◆ Aim of the exercise
Omit the images and return the remaining entries unchanged.

◆ Data excerpts
↓↓↓

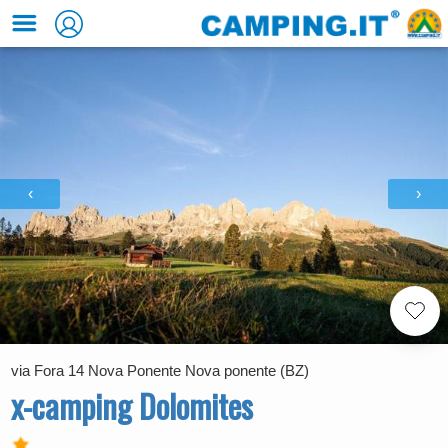
‹
›
via Fora 14 Nova Ponente Nova ponente (BZ)
x-camping Dolomites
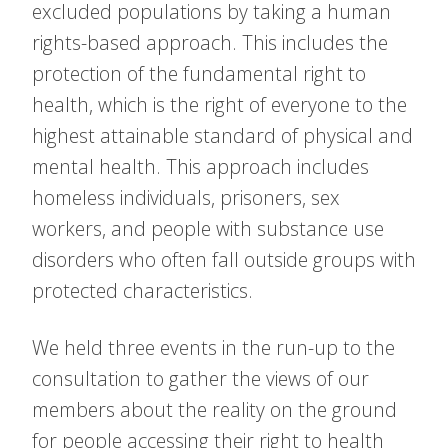
excluded populations by taking a human
rights-based approach. This includes the
protection of the fundamental right to
health, which is the right of everyone to the
highest attainable standard of physical and
mental health. This approach includes
homeless individuals, prisoners, sex
workers, and people with substance use
disorders who often fall outside groups with
protected characteristics.
We held three events in the run-up to the
consultation to gather the views of our
members about the reality on the ground
for people accessing their right to health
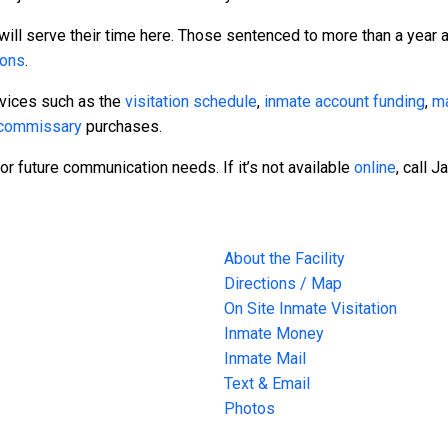
will serve their time here. Those sentenced to more than a year a
sons
.
rvices such as the
visitation schedule
,
inmate account funding
,
ma
commissary
purchases.
or future communication needs. If it’s not available
online
, call 
About the Facility
Directions / Map
On Site Inmate Visitation
Inmate Money
Inmate Mail
Text & Email
Photos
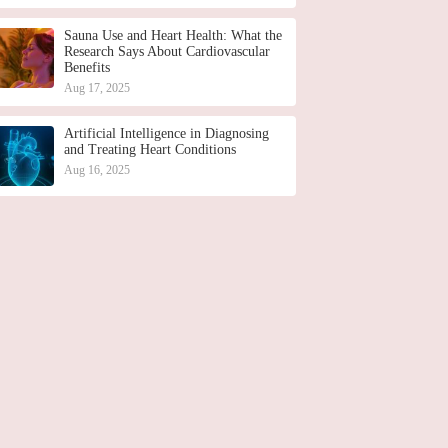
Sauna Use and Heart Health: What the
Research Says About Cardiovascular
Benefits
Aug 17, 2025
Artificial Intelligence in Diagnosing
and Treating Heart Conditions
Aug 16, 2025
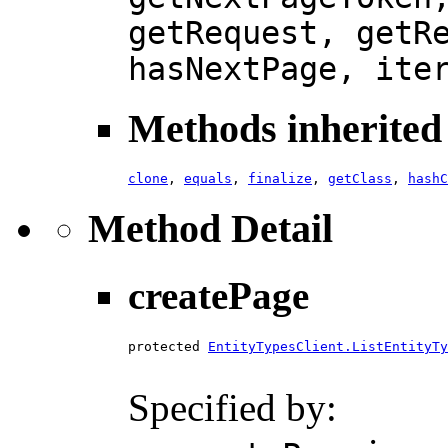
getRequest, getR
hasNextPage, ite
Methods inherited 
clone
,
equals
,
finalize
,
getClass
,
hashC
Method Detail
createPage
protected 
EntityTypesClient.ListEntityTy
Specified by:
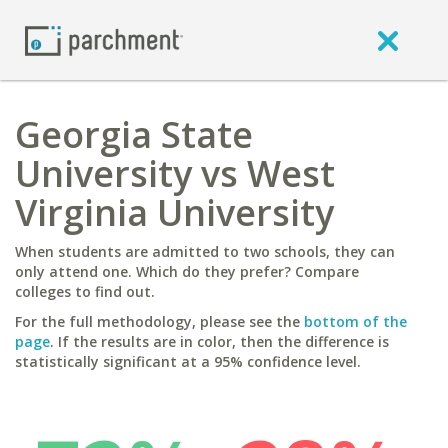
Georgia State
University vs West
Virginia University
When students are admitted to two schools, they can
only attend one. Which do they prefer? Compare
colleges to find out.
For the full methodology, please see the
bottom of the
page
. If the results are in color, then the difference is
statistically significant at a 95% confidence level.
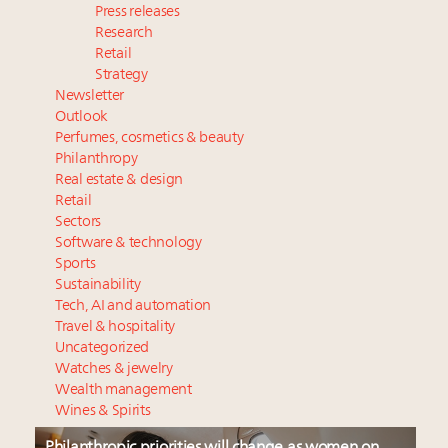
Press releases
Research
Retail
Strategy
Newsletter
Outlook
Perfumes, cosmetics & beauty
Philanthropy
Real estate & design
Retail
Sectors
Software & technology
Sports
Sustainability
Tech, AI and automation
Travel & hospitality
Uncategorized
Watches & jewelry
Wealth management
Wines & Spirits
Philanthropic priorities will change as women on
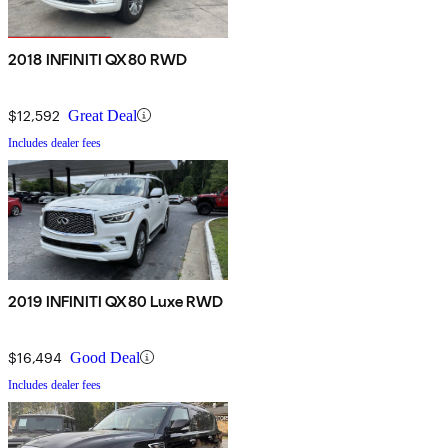
2018 INFINITI QX80 RWD
$12,592
Great Deal
Includes dealer fees
2019 INFINITI QX80 Luxe RWD
$16,494
Good Deal
Includes dealer fees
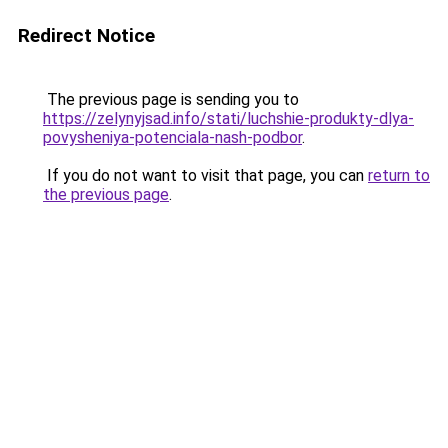
Redirect Notice
The previous page is sending you to
https://zelynyjsad.info/stati/luchshie-produkty-dlya-
povysheniya-potenciala-nash-podbor
.
If you do not want to visit that page, you can
return to
the previous page
.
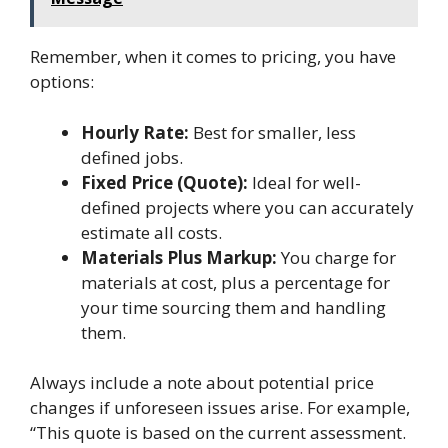
Remember, when it comes to pricing, you have
options:
Hourly Rate:
Best for smaller, less
defined jobs.
Fixed Price (Quote):
Ideal for well-
defined projects where you can accurately
estimate all costs.
Materials Plus Markup:
You charge for
materials at cost, plus a percentage for
your time sourcing them and handling
them.
Always include a note about potential price
changes if unforeseen issues arise. For example,
“This quote is based on the current assessment.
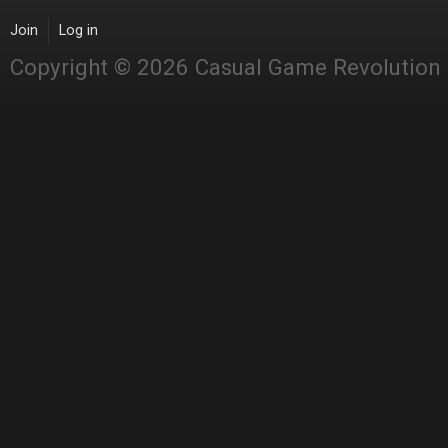
Join
Log in
Copyright © 2026 Casual Game Revolution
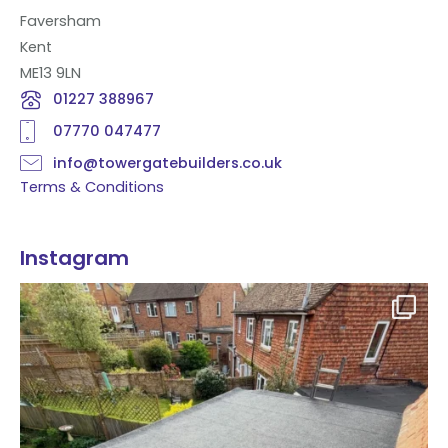
Faversham
Kent
ME13 9LN
01227 388967
07770 047477
info@towergatebuilders.co.uk
Terms & Conditions
Instagram
Flat roof transformation in Tunbridge Wells!
...
2
0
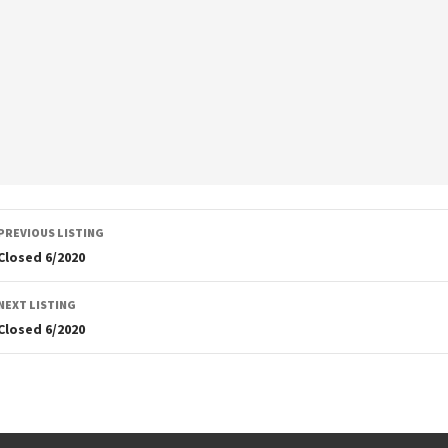
Listing
PREVIOUS LISTING
navigation
Closed 6/2020
NEXT LISTING
Closed 6/2020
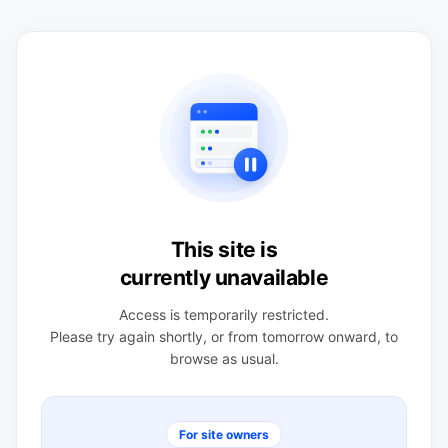
This site is
currently unavailable
Access is temporarily restricted.
Please try again shortly, or from tomorrow onward, to
browse as usual.
For site owners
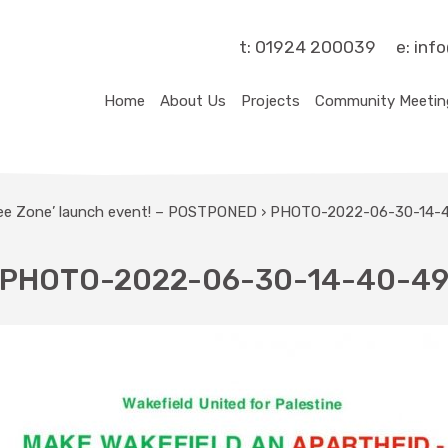
t:
01924 200039
e:
inf
Home
About Us
Projects
Community Meetin
ree Zone’ launch event! – POSTPONED
›
PHOTO-2022-06-30-14-
PHOTO-2022-06-30-14-40-4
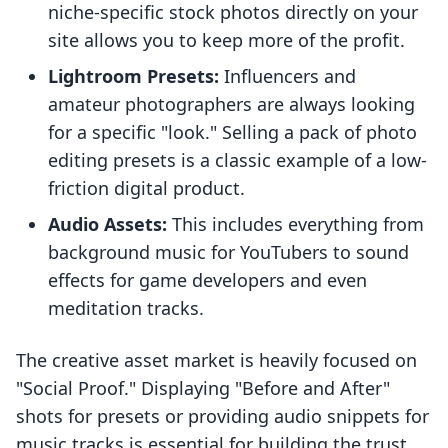
niche-specific stock photos directly on your
site allows you to keep more of the profit.
Lightroom Presets:
Influencers and
amateur photographers are always looking
for a specific "look." Selling a pack of photo
editing presets is a classic example of a low-
friction digital product.
Audio Assets:
This includes everything from
background music for YouTubers to sound
effects for game developers and even
meditation tracks.
The creative asset market is heavily focused on
"Social Proof." Displaying "Before and After"
shots for presets or providing audio snippets for
music tracks is essential for building the trust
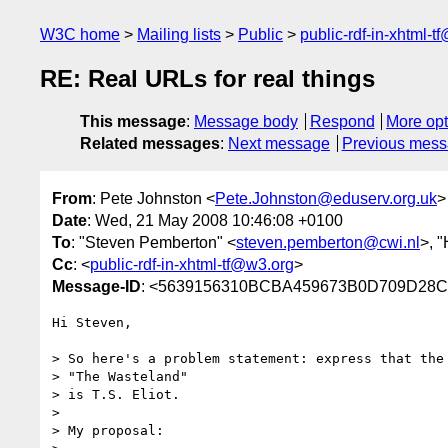
W3C home
Mailing lists
Public
public-rdf-in-xhtml-t
RE: Real URLs for real things
This message
:
Message body
Respond
More opt
Related messages
:
Next message
Previous mes
From
: Pete Johnston <
Pete.Johnston@eduserv.org.uk
>
Date
: Wed, 21 May 2008 10:46:08 +0100
To
: "Steven Pemberton" <
steven.pemberton@cwi.nl
>, 
Cc
: <
public-rdf-in-xhtml-tf@w3.org
>
Message-ID
: <5639156310BCBA459673B0D709D28C
Hi Steven,

> So here's a problem statement: express that the 
> "The Wasteland"  

> is T.S. Eliot.

> 

> My proposal:
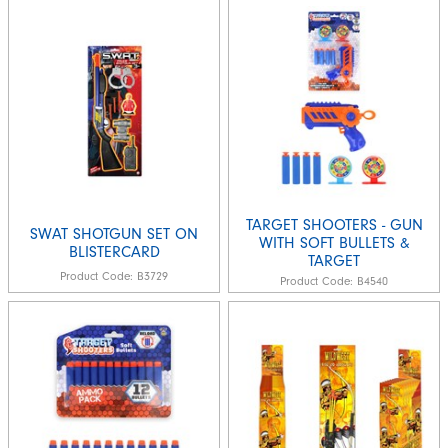
TARGET SHOOTERS - GUN
SWAT SHOTGUN SET ON
WITH SOFT BULLETS &
BLISTERCARD
TARGET
Product Code:
B3729
Product Code:
B4540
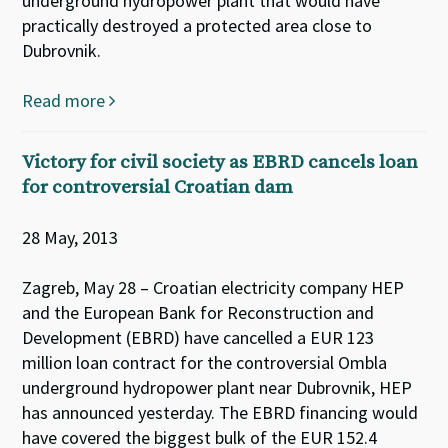
underground hydropower plant that would have
practically destroyed a protected area close to
Dubrovnik.
Read more
Victory for civil society as EBRD cancels loan
for controversial Croatian dam
28 May, 2013
Zagreb, May 28 – Croatian electricity company HEP
and the European Bank for Reconstruction and
Development (EBRD) have cancelled a EUR 123
million loan contract for the controversial Ombla
underground hydropower plant near Dubrovnik, HEP
has announced yesterday. The EBRD financing would
have covered the biggest bulk of the EUR 152.4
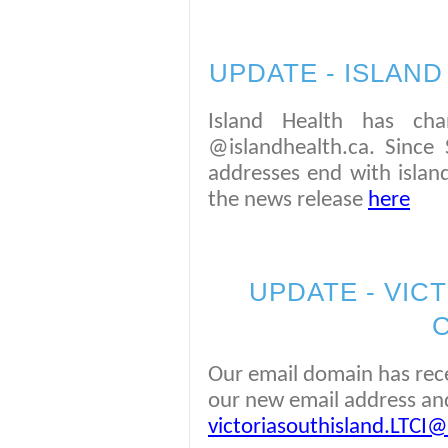
UPDATE - ISLAN
Island Health has cha
@islandhealth.ca. Since 
addresses end with island
the news release
here
UPDATE - VICT
Our email domain has rece
our new email address and
victoriasouthisland.LTCI@v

↑↑↑

◆ Completed task
‹
›
via Fora 14 Nova Ponente Nova ponente (BZ)
x-camping Dolomites
excluded populations by taking a human
rights-based approach. This includes the
protection of the fundamental right to
health, which is the right of everyone to the
highest attainable standard of physical and
mental health. This approach includes
homeless individuals, prisoners, sex
workers, and people with substance use
disorders who often fall outside groups with
protected characteristics.
We held three events in the run-up to the
consultation to gather the views of our
members about the reality on the ground
for people accessing their right to health
will serve their time here. Those sentenced to more than a year a
sons
.
rvices such as the
visitation schedule
,
inmate account funding
,
ma
commissary
purchases.
or future communication needs. If it’s not available
online
, call 
About the Facility
Directions / Map
On Site Inmate Visitation
Inmate Money
Inmate Mail
Text & Email
Photos
Sauna Use and Heart Health: What the
Research Says About Cardiovascular
Benefits
Aug 17, 2025
Artificial Intelligence in Diagnosing
and Treating Heart Conditions
Aug 16, 2025
getRequest, getR
hasNextPage, ite
Methods inherited 
clone
,
equals
,
finalize
,
getClass
,
hashC
Method Detail
createPage
protected 
EntityTypesClient.ListEntityTy
Specified by:
Georgia State
University vs West
Virginia University
When students are admitted to two schools, they can
only attend one. Which do they prefer? Compare
colleges to find out.
For the full methodology, please see the
bottom of the
page
. If the results are in color, then the difference is
statistically significant at a 95% confidence level.
Press releases
Research
Retail
Strategy
Newsletter
Outlook
Perfumes, cosmetics & beauty
Philanthropy
Real estate & design
Retail
Sectors
Software & technology
Sports
Sustainability
Tech, AI and automation
Travel & hospitality
Uncategorized
Watches & jewelry
Wealth management
Wines & Spirits
Philanthropic priorities will change as women on
2018 INFINITI QX80 RWD
$12,592
Great Deal
Includes dealer fees
2019 INFINITI QX80 Luxe RWD
$16,494
Good Deal
Includes dealer fees
Redirect Notice
The previous page is sending you to
https://zelynyjsad.info/stati/luchshie-produkty-dlya-
povysheniya-potenciala-nash-podbor
.
If you do not want to visit that page, you can
return to
the previous page
.
Remember, when it comes to pricing, you have
options:
Hourly Rate:
Best for smaller, less
defined jobs.
Fixed Price (Quote):
Ideal for well-
defined projects where you can accurately
estimate all costs.
Materials Plus Markup:
You charge for
materials at cost, plus a percentage for
your time sourcing them and handling
them.
Always include a note about potential price
changes if unforeseen issues arise. For example,
“This quote is based on the current assessment.
Join
Log in
Copyright © 2026 Casual Game Revolution
Faversham
Kent
ME13 9LN
01227 388967
07770 047477
info@towergatebuilders.co.uk
Terms & Conditions
Instagram
Flat roof transformation in Tunbridge Wells!
...
2
0
Listing
PREVIOUS LISTING
navigation
Closed 6/2020
NEXT LISTING
Closed 6/2020
This site is
currently unavailable
Access is temporarily restricted.
Please try again shortly, or from tomorrow onward, to
browse as usual.
For site owners
t:
01924 200039
e:
inf
Home
About Us
Projects
Community Meetin
ree Zone’ launch event! – POSTPONED
›
PHOTO-2022-06-30-14-
PHOTO-2022-06-30-14-40-4
niche-specific stock photos directly on your
site allows you to keep more of the profit.
Lightroom Presets:
Influencers and
amateur photographers are always looking
for a specific "look." Selling a pack of photo
editing presets is a classic example of a low-
friction digital product.
Audio Assets:
This includes everything from
background music for YouTubers to sound
effects for game developers and even
meditation tracks.
The creative asset market is heavily focused on
"Social Proof." Displaying "Before and After"
shots for presets or providing audio snippets for
music tracks is essential for building the trust
W3C home
Mailing lists
Public
public-rdf-in-xhtml-t
RE: Real URLs for real things
This message
:
Message body
Respond
More opt
Related messages
:
Next message
Previous mes
From
: Pete Johnston <
Pete.Johnston@eduserv.org.uk
>
Date
: Wed, 21 May 2008 10:46:08 +0100
To
: "Steven Pemberton" <
steven.pemberton@cwi.nl
>, 
Cc
: <
public-rdf-in-xhtml-tf@w3.org
>
Message-ID
: <5639156310BCBA459673B0D709D28C
Hi Steven,

> So here's a problem statement: express that the 
> "The Wasteland"  

> is T.S. Eliot.

> 

> My proposal:
TARGET SHOOTERS - GUN
SWAT SHOTGUN SET ON
WITH SOFT BULLETS &
BLISTERCARD
TARGET
Product Code:
B3729
Product Code:
B4540
underground hydropower plant that would have
practically destroyed a protected area close to
Dubrovnik.
Read more
Victory for civil society as EBRD cancels loan
for controversial Croatian dam
28 May, 2013
Zagreb, May 28 – Croatian electricity company HEP
and the European Bank for Reconstruction and
Development (EBRD) have cancelled a EUR 123
million loan contract for the controversial Ombla
underground hydropower plant near Dubrovnik, HEP
has announced yesterday. The EBRD financing would
have covered the biggest bulk of the EUR 152.4
UPDATE - ISLAN
Island Health has cha
@islandhealth.ca. Since 
addresses end with island
the news release
here
UPDATE - VICT
Our email domain has rece
our new email address and
victoriasouthisland.LTCI@v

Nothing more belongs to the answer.